On February 10, 2026, Microsoft observed a large-scale phishing campaign that targeted more than 29,000 users across 10,000 organizations, with 95% of victims located in the United States. The campaign impersonated the Internal Revenue Service (IRS) and specifically targeted accountants and tax preparers by referencing irregularities in Electronic Filing Identification Numbers (EFINs). Emails were delivered through Amazon Simple Email Service (SES) using a newly registered domain and redirected users through an SES tracking link to a Cloudflare-protected phishing site masquerading as SmartVault. Users who passed Cloudflare’s bot checks were served a fake verification page that initiated the download of a malicious TranscriptViewer5.1.exe file. The file was a ScreenConnect remote access tool capable of granting threat actors control over victim devices.

Every year, Microsoft tracks and identifies social engineering techniques in the months leading up to US Tax Day by threat actors seeking to steal personal and financial information, which can result in identity theft and monetary loss. Although these threats use well-known, longstanding social engineering techniques, they can still be highly effective if users and organizations don’t use advanced anti-phishing solutions and conduct user awareness training.

Overview 

The campaign was distributed in two waves over a nine-hour window, reaching organizations across a broad range of industries. While the targeting was not limited to a single sector, financial services, technology/software, and retail organizations represented the largest portions of affected users.

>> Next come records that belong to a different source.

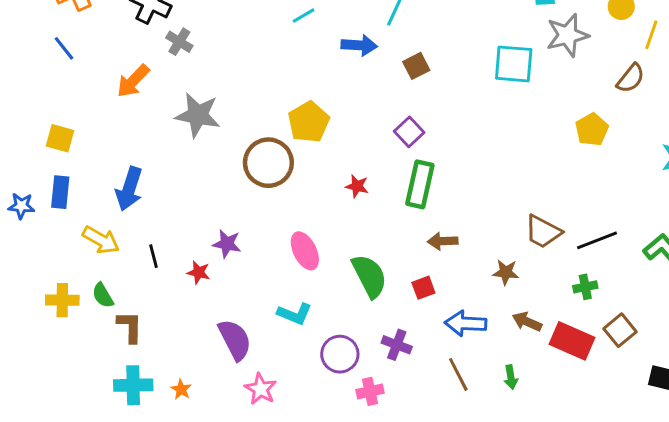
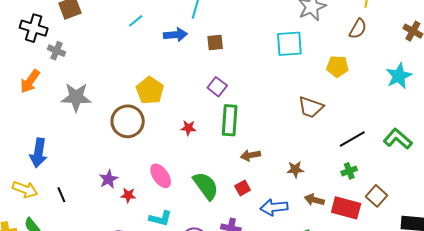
cyan square: (514, 64) -> (289, 44), moved
brown square: (416, 66) -> (215, 42), turned 30
yellow pentagon: (592, 129) -> (338, 66), turned -30
brown trapezoid: (543, 232) -> (311, 107), moved
purple star: (227, 244) -> (108, 179), turned -30
red star: (199, 272) -> (128, 195), moved

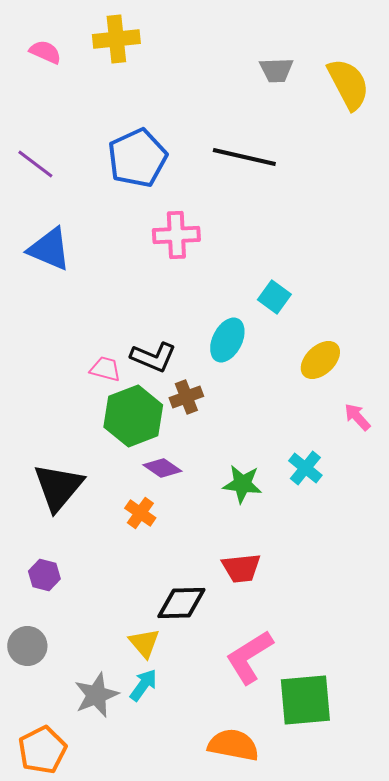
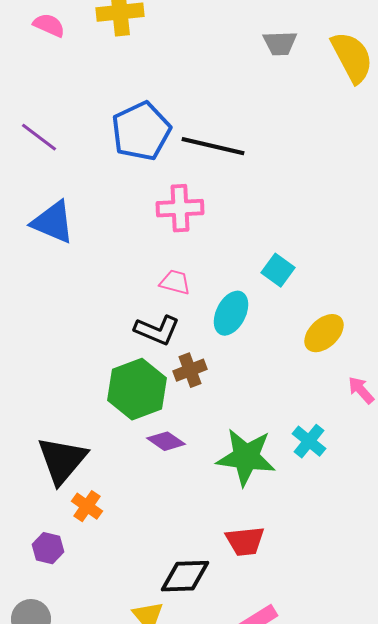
black line: (244, 157) -> (213, 146), moved
pink trapezoid: (105, 369) -> (175, 282), moved
green star: (242, 484) -> (246, 457), size x1.5
orange cross: (140, 513) -> (87, 506), moved

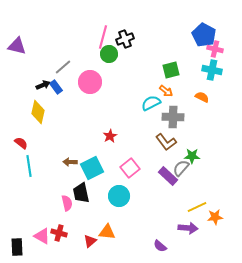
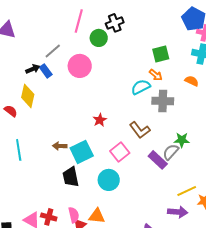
pink line: (103, 37) -> (79, 21), moved
brown L-shape: (166, 142) -> (140, 130), moved
red semicircle: (21, 143) -> (11, 111), moved
pink semicircle: (67, 203) -> (74, 215), moved

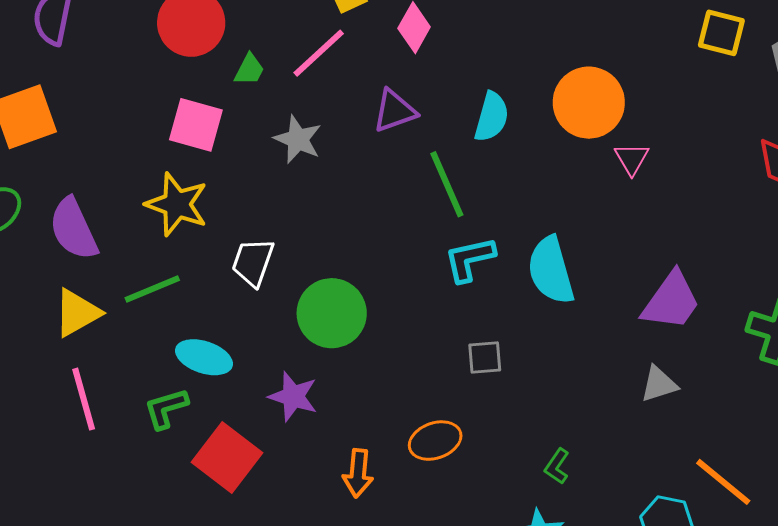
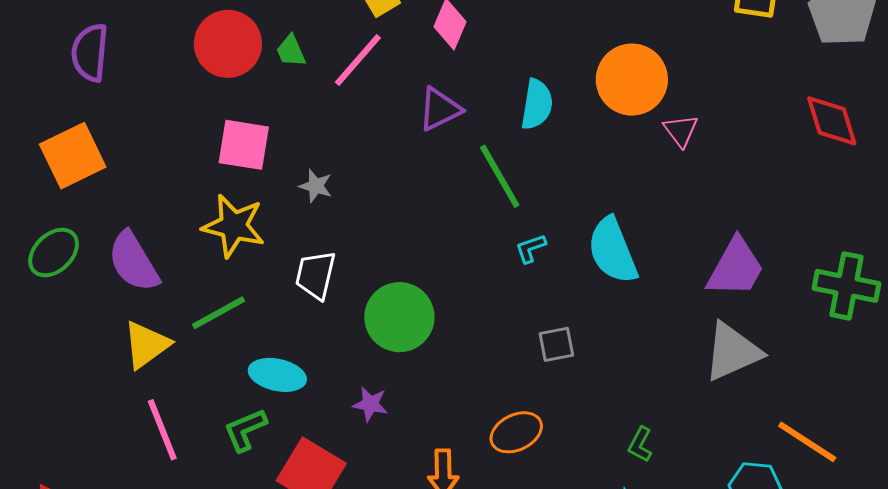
green trapezoid: (249, 70) -> (291, 51), moved, turned 135
gray star: (298, 139) -> (316, 186), moved, size x0.7
cyan L-shape: (470, 259) -> (531, 248), size x0.6
gray triangle: (659, 384) -> (732, 352), size x1.6
purple star: (293, 396) -> (370, 404), size x0.7

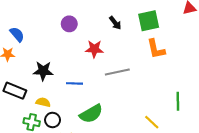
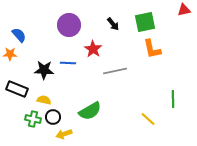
purple circle: (69, 24) -> (69, 25), size x1.5
red star: (94, 49) -> (93, 49), turned 30
blue line: (74, 83) -> (68, 63), moved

Analysis indicates that the primary targeting focus was role-based rather than industry-specific, with accountants, tax preparers, and other finance-related personnel most frequently receiving the phishing emails. Attackers rotated multiple IRS-themed sender identities and dozens of subject lines, likely in an effort to evade detection by static filtering controls.

Attack Chain 

The phishing emails claimed that irregular tax returns had been filed under the recipient’s EFIN and instructed recipients to download an “IRS Transcript Viewer” to review the issue. The embedded download button linked to an Amazon SES click-tracking URL, which redirected victims to a malicious SmartVault look-alike domain protected by Cloudflare bot filtering.

Users who passed the verification checks were shown a fake validation page indicating that IRS provider services were verifying the connection. Shortly afterward, a malicious executable file (TranscriptViewer5.1.exe) was automatically downloaded. The executable was a repackaged ScreenConnect remote access tool which, once executed, allowed threat actors to gain persistent remote access, enabling credential harvesting, data theft, and further post-exploitation activity.

Mitigation 

Organizations should review email security configurations to ensure that advanced anti-phishing protections are enabled, including Safe Links, Safe Attachments, and Zero-hour Auto Purge (ZAP) capabilities where available. Security teams should also proactively search for and remove delivered phishing emails that contain similar subjects, sender domains, or URLs associated with the campaign.

User awareness remains critical, particularly during tax season when IRS-themed social-engineering attacks increase. Conducting targeted phishing-simulation exercises for finance and accounting personnel can significantly reduce risk. Additionally, enabling phishing-resistant multi-factor authentication (MFA), strengthening conditional access policies for privileged accounts, and deploying endpoint network protection can help limit attacker access if initial compromise occurs. Automated attack disruption and extended detection and response (XDR) capabilities should also be leveraged to contain active threats more rapidly.

Conclusion 

This campaign demonstrates how threat actors continue to leverage trusted cloud infrastructure, seasonal themes, and role-focused targeting to increase phishing success rates. Even when tactics rely on familiar social-engineering techniques, the combination of infrastructure blending, bot-evasion controls, and legitimate remote-management tools can make attacks more difficult to detect and more damaging once executed. Strengthening layered email defenses, endpoint protection, and user awareness programs remains essential to reducing the impact of large-scale phishing campaigns of this nature.